## DATASET EXTRACT
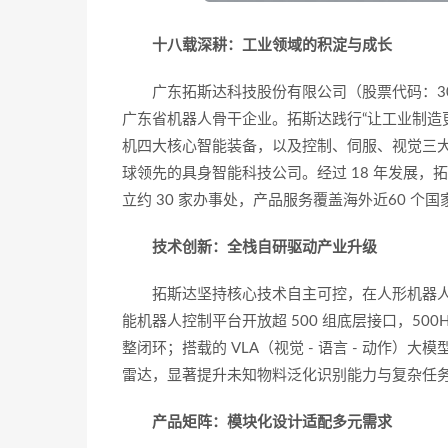
十八载深耕：工业领域的积淀与成长
广东拓斯达科技股份有限公司（股票代码：30
广东省机器人骨干企业。拓斯达践行“让工业制造
机四大核心智能装备，以及控制、伺服、视觉三
球领先的具身智能科技公司。经过 18 年发展，拓斯
立约 30 家办事处，产品服务覆盖海外近60 个
技术创新：全栈自研驱动产业升级
拓斯达坚持核心技术自主可控，在人形机器人
能机器人控制平台开放超 500 组底层接口，500
整闭环；搭载的 VLA（视觉 - 语言 - 动作）大模
雷达，显著提升未知物料泛化识别能力与复杂任
产品矩阵：模块化设计适配多元需求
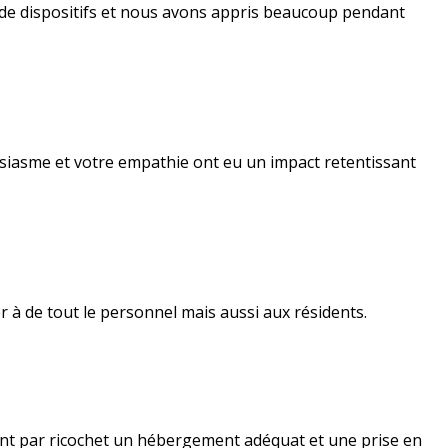
e de dispositifs et nous avons appris beaucoup pendant
ousiasme et votre empathie ont eu un impact retentissant
 à de tout le personnel mais aussi aux résidents.
tant par ricochet un hébergement adéquat et une prise en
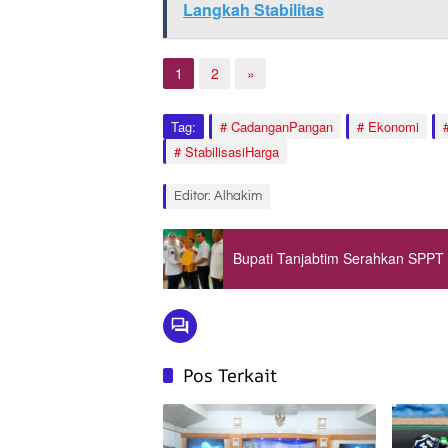
Langkah Stabilitas
1
2
»
Tag:
CadanganPangan
Ekonomi
StabilisasiHarga
Editor: Alhakim
Bupati Tanjabtim Serahkan SPPT
Pos Terkait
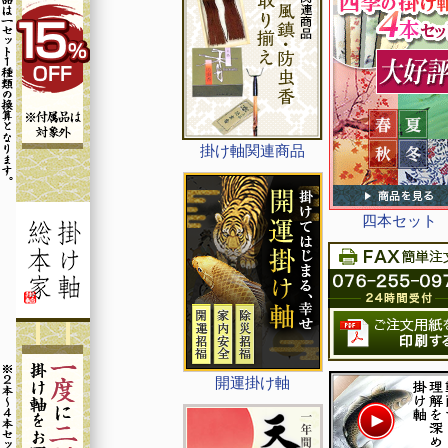
掛け軸関連商品
四本セット
開運掛け軸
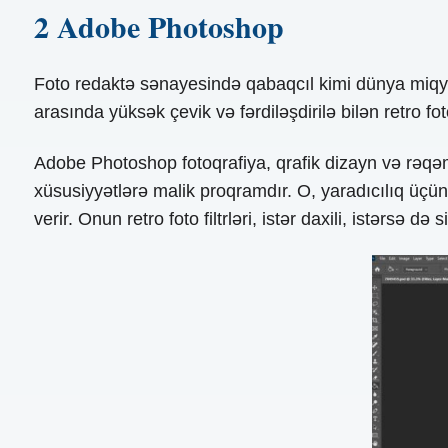
2 Adobe Photoshop
Foto redaktə sənayesində qabaqcıl kimi dünya miqy
arasında yüksək çevik və fərdiləşdirilə bilən retro foto 
Adobe Photoshop fotoqrafiya, qrafik dizayn və rəqə
xüsusiyyətlərə malik proqramdır. O, yaradıcılıq üçün
verir. Onun retro foto filtrləri, istər daxili, istərsə də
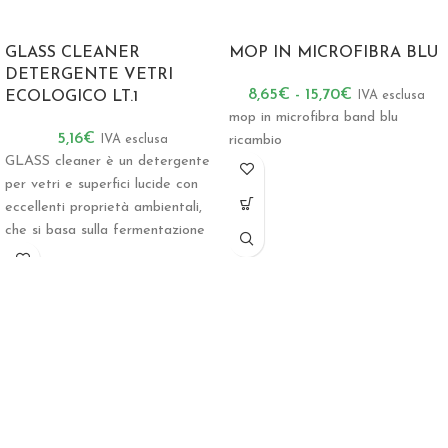
GLASS CLEANER
MOP IN MICROFIBRA BLU
DETERGENTE VETRI
8,65
€
-
15,70
€
ECOLOGICO LT.1
IVA esclusa
mop in microfibra band blu
5,16
€
IVA esclusa
ricambio
GLASS cleaner è un detergente
per vetri e superfici lucide con
eccellenti proprietà ambientali,
che si basa sulla fermentazione
dell’etanolo. Rispettando i cicli
biologici, viene prodotto nel
rispetto della salute, delle
persone e della sicurezza degli
operatori
La straordinaria potenza
detergente di GLASS cleaner
assicura eccellenti prestazioni di
pulizia con sforzi e costi minimi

## WHAT THE EXERCISE ASKS
What goes in the answer is the run of lines from the one holding "MOP IN MICROFIBRA BLU" to the end of the entries, reproduced exactly and with nothing else.

## ANSWER SPACE
MOP IN MICROFIBRA BLU
DETERGENTE VETRI
8,65
€
-
15,70
€
ECOLOGICO LT.1
IVA esclusa
mop in microfibra band blu
5,16
€
IVA esclusa
ricambio
GLASS cleaner è un detergente
per vetri e superfici lucide con
eccellenti proprietà ambientali,
che si basa sulla fermentazione
dell’etanolo. Rispettando i cicli
biologici, viene prodotto nel
rispetto della salute, delle
persone e della sicurezza degli
operatori
La straordinaria potenza
detergente di GLASS cleaner
assicura eccellenti prestazioni di
pulizia con sforzi e costi minimi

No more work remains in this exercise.